Y el Hades se ideó como un lugar subterráneo pero lleno de ríos, de lagunas, de prados, de orillas, de rocas. El Éstige fue realmente un río situado en el Tártaro, a donde las almas eran transportadas por un barquero, Caronte, un anciano tenebroso que impedía que los vivos pudieran embarcar, y que dirigía a las almas a la entrada de un submundo oscuro, guardada ésta por un perro terrible de tres cabezas, para ser objeto aquéllas de sufrimientos y castigos por sus faltas. Fue fácil en un mundo romano, que pensaba ya así para el final de sus vidas, elaborar luego una teología cristiana adaptada, con el mismo sentido, en un cielo -Elíseos-, un infierno -Tártaro- y un purgatorio -Asfódelos-. Y en el conglomerado renacentista de ambas mitologías el pintor Patinir elaborará su obra. ¿Una obra moralizante? ¿Una obra tétrica? ¿Una obra de un concepto definitivo? ¿Qué cosas habrá aquí que disuadan a los que vean el cuadro? Porque el lugar al que se dirige el barquero es un bosque verdecido de frutales, con pájaros, hacia una ensenada incluso apaciguada y tranquila. En la barca, Caronte llevará al alma como una figura representada aquí humana muy pequeña, un ser que estará mirando ahora hacia donde el barquero lo dirige. ¿Es esa la elección? ¿Tomada por quién? Parece que, con su propio cuerpo, Caronte le impide al alma mirar al otro lado. ¿Es, sin embargo, ésta una decisión ya tomada por el alma? ¿El alma decidirá a dónde quiere ir?

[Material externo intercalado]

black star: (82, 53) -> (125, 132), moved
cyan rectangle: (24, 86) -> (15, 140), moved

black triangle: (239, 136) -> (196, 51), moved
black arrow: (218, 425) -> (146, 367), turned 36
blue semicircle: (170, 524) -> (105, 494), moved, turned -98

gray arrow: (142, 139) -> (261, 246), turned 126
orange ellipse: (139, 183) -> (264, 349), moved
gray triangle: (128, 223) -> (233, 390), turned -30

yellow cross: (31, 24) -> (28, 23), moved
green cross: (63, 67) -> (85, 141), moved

Es fácil comprobar aquí cómo los ángeles de la parte izquierda, la orilla del paraíso verdadero, están ahora tratando de que el alma se dirija hacia ellos, lo vemos en uno que, subido en un montículo alto, mueve sus brazos para avisarle. ¿Bastará eso, avisarle así? No, no tiene sentido. Porque el alma aparece decidida, mirando curiosa y satisfecha la parte derecha del cuadro, la orilla del Hades, del purgatorio, de los prados asfódelos, lugares aquí encantadores que preparaban así, con temporalidad limitada, el paso al lugar deseado finalmente. Pero esto es lo descriptivo, lo fenomenológico, lo que se ve, lo que demuestra a los espectadores de la obra el paraje abrupto, también marrón, negro y rojo, que se verán al fondo de la derecha del cuadro. Un animal disforme (mitad perro, mitad cabeza de mono) que aparece en la parte inferior derecha, bajo y oculto por uno de esos agradables frutales, es ahora un demonio infame y malicioso que esperará que el alma, como lo termina haciendo, se confunda ahora con todo lo que ve. Porque lo que no ve el alma lo veremos nosotros, los seres que estamos ahora verdaderamente alcanzando, con el visionado de la obra, un conocimiento puro, un saber no aparente. Y el sintético sentido de todo esto es el que cualquier elección no llevará más que a un mismo lugar, el origen y el final que se envuelven así en un mismo trayecto infinito. Lo demás es experiencia, sufrimiento, engaño, olvido también. Porque, de hecho, la fuente que se ve en el paraíso azulado de la izquierda es la fuente blanquecina del río Leteo, fuente que sus aguas tendrán el poder de hacer olvidar el pasado y, por lo tanto, conceder así la eterna juventud.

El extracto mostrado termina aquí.